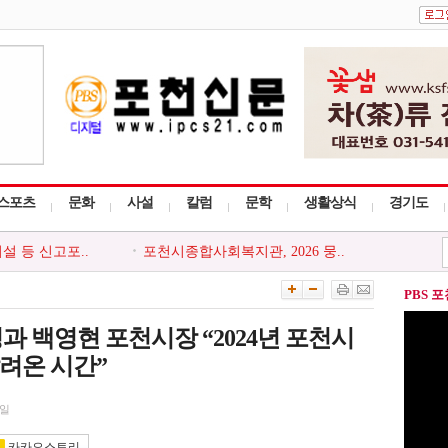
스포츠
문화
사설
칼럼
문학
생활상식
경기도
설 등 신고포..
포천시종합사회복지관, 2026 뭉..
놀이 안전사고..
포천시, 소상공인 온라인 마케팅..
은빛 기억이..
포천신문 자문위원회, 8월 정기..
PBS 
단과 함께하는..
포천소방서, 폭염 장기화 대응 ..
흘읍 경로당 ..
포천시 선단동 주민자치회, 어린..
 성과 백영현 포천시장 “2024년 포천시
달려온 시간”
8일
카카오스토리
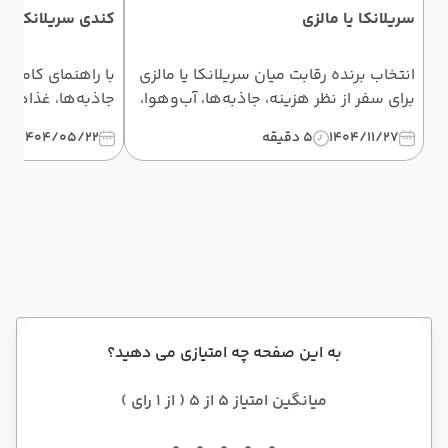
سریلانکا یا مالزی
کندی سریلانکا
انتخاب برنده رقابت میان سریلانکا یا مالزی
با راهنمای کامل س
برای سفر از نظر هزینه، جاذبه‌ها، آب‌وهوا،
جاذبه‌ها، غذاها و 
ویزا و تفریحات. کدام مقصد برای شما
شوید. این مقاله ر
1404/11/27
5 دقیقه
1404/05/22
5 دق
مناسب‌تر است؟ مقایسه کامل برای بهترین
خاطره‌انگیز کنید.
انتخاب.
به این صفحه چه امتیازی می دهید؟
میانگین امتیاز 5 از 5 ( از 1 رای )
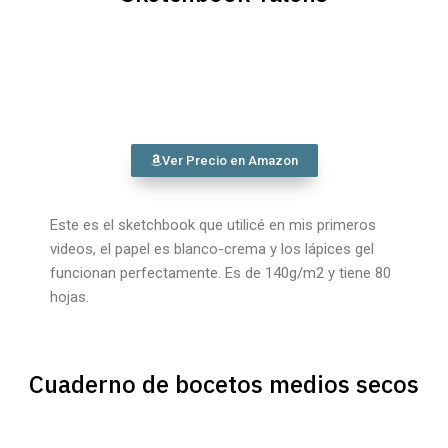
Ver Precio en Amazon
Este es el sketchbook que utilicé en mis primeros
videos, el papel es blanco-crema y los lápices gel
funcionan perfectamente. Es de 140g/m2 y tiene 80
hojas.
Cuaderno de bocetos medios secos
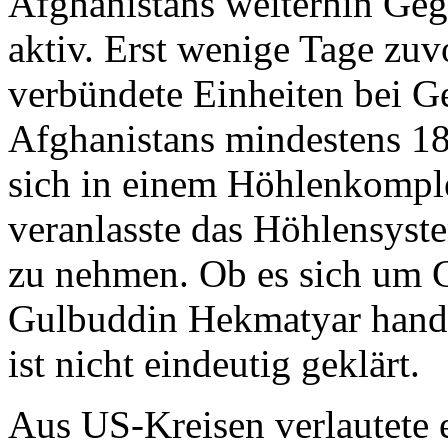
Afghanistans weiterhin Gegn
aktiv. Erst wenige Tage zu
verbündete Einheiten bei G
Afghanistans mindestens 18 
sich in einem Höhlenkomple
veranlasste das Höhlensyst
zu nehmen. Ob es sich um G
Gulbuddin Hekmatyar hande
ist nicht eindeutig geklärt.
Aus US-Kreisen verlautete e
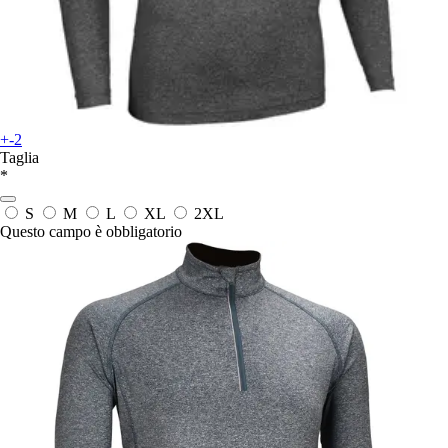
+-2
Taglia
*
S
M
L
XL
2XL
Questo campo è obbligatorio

______________________________

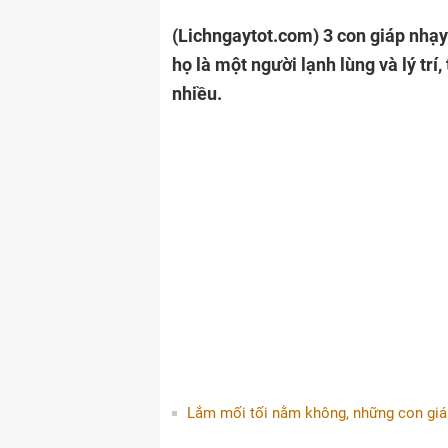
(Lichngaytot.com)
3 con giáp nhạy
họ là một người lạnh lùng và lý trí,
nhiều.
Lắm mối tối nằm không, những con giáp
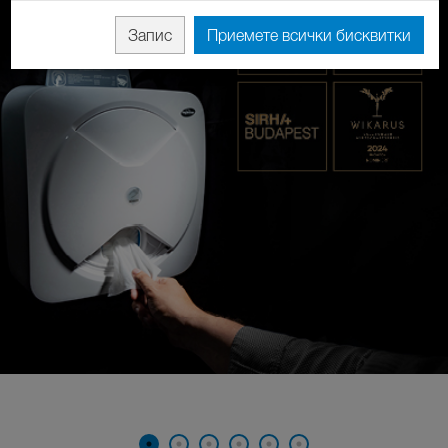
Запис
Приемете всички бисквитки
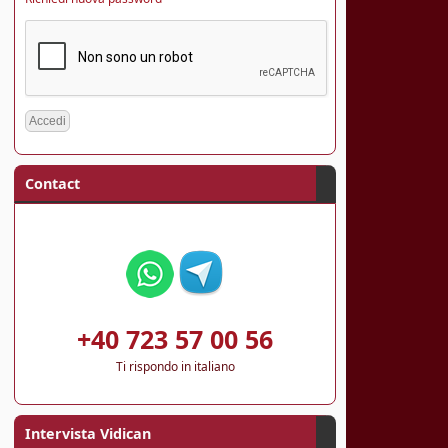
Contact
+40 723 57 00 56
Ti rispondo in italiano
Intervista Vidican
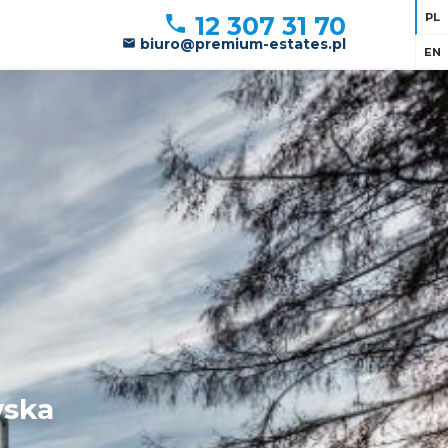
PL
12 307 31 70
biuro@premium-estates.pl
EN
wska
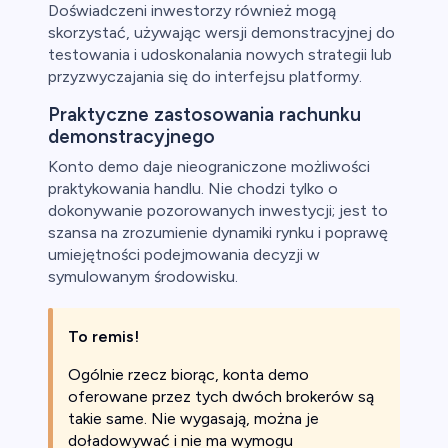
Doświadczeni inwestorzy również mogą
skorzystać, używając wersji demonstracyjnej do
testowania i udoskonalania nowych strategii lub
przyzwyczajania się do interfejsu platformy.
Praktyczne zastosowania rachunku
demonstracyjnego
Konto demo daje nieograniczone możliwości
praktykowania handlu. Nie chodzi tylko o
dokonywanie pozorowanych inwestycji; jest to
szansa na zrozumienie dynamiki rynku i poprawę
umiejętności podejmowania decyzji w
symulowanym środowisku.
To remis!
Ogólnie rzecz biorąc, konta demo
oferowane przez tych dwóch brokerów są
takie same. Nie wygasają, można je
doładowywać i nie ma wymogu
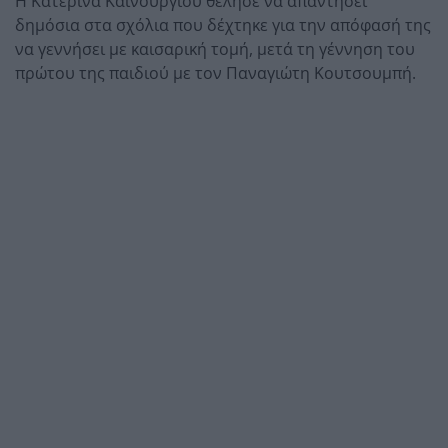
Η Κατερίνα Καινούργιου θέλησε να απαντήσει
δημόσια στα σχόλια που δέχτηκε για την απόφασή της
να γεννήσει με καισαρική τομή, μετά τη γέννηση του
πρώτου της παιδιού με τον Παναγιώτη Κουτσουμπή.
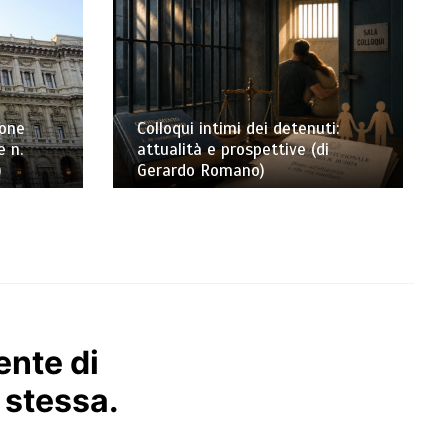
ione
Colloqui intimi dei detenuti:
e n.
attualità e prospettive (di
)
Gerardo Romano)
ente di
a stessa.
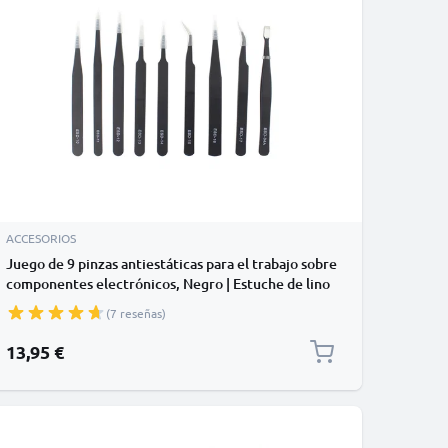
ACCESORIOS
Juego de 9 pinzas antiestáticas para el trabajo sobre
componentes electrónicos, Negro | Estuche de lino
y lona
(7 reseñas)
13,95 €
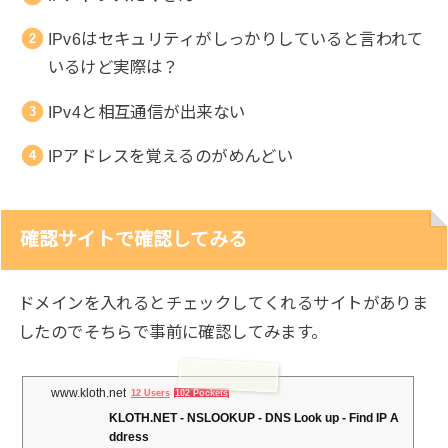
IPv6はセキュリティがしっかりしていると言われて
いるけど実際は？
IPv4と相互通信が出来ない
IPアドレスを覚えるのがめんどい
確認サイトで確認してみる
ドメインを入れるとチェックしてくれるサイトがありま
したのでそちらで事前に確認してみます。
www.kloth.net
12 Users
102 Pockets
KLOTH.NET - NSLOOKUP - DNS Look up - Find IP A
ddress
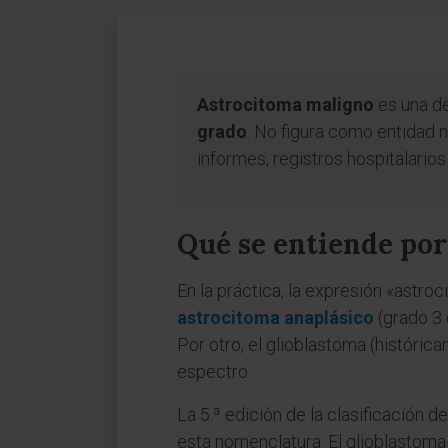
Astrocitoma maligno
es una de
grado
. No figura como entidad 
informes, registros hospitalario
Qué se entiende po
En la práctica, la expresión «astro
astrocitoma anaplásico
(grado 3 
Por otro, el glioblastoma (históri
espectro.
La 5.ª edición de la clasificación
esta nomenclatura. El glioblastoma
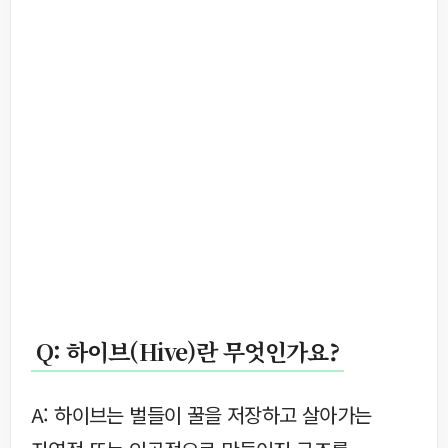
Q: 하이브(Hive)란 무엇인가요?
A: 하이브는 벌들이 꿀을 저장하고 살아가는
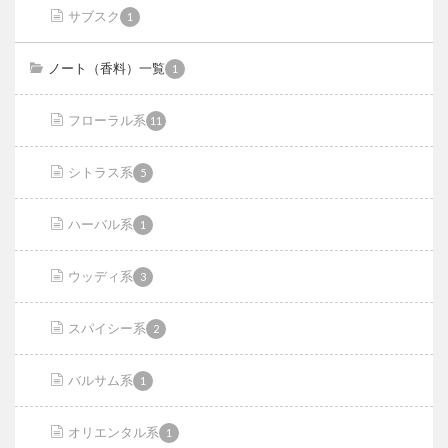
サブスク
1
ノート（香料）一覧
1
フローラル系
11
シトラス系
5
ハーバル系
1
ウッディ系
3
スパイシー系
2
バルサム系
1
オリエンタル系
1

______________________________

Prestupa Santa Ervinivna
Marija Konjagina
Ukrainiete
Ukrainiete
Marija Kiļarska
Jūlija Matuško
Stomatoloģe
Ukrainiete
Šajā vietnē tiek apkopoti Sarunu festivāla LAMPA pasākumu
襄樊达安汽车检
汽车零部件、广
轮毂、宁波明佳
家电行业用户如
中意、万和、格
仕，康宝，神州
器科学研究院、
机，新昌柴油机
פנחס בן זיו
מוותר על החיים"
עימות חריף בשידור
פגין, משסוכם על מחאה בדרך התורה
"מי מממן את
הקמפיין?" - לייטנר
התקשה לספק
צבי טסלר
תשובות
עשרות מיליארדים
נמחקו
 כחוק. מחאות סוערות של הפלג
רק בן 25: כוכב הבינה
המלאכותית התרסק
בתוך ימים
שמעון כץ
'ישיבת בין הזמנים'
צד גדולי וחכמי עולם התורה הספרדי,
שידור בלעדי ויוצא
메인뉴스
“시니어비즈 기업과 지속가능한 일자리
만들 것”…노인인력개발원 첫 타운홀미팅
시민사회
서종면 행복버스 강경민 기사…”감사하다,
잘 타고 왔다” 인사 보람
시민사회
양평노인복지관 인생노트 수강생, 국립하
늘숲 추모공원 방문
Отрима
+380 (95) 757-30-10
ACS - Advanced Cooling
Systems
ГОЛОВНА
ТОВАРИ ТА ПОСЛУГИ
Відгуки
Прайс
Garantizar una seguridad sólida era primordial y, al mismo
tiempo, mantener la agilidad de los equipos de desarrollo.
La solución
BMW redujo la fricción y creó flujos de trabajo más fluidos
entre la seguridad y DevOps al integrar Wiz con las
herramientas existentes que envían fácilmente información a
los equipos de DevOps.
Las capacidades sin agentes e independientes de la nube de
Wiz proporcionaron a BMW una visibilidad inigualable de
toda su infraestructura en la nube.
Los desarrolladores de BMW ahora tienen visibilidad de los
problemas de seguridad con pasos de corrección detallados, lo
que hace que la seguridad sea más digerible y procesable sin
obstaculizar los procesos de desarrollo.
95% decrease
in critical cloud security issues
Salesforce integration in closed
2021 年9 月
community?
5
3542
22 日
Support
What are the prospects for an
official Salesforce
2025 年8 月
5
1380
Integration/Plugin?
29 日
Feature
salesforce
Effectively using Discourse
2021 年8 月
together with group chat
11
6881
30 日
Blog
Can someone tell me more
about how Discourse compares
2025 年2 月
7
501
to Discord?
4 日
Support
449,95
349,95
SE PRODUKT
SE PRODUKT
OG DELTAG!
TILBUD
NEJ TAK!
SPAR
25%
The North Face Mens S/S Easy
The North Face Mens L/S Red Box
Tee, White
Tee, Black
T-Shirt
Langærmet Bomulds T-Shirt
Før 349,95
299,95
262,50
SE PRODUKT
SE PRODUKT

______________________________

• _What this task involves_: Look through the data above. Copy every line with the string "سریلانکا" in it.

• _Response to the task_:
سریلانکا یا مالزی
کندی سریلانکا
انتخاب برنده رقابت میان سریلانکا یا مالزی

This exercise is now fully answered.